From September 1985 to August 1988, Tripathi served as the deputy high commissioner of India to Canada. He served as the consul general of India in Pakistan. In 1997, he was appointed the High Commissioner of India to Mauritius. He served in Mauritius till July 2000 and was replaced by Vijay Kumar.

In July 2000, Tripathi became High Commissioner of India to Bangladesh. In November 2002, the Ministry of Foreign Affairs of Bangladesh summoned him and protested the allegations of the deputy prime minister of India L. K. Advani about Bangladesh hosting terrorists. After the meeting, the Indian High Commission released a statement claiming it had evidence of the presence of the United Liberation Front of Asom and its leaders, Anup Chatia and Sanjiv Barua, in Bangladesh. It demanded they be handed over to India.
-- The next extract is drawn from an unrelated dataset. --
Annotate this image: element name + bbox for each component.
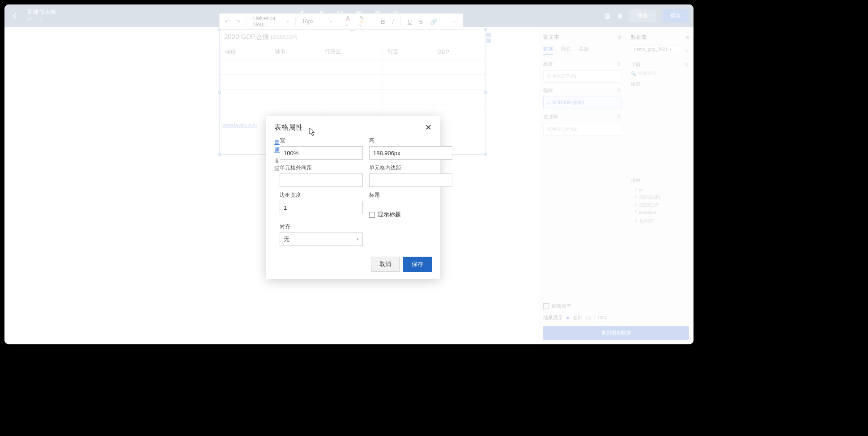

He served as the High Commissioner till 2003. He was considered for the post of High Commissioner of India to Pakistan. His appointment was opposed by Brajesh Mishra, principal secretary to Prime Minister Atal Bihari Vajpayee, who preferred Shiv Shankar Menon.

Tripathi served as India's ambassador to Japan until 2006.

==Personal life==
Tripathi was married to Shashi Tripathi.

==Death==
Tripathi died on 1 December 2012.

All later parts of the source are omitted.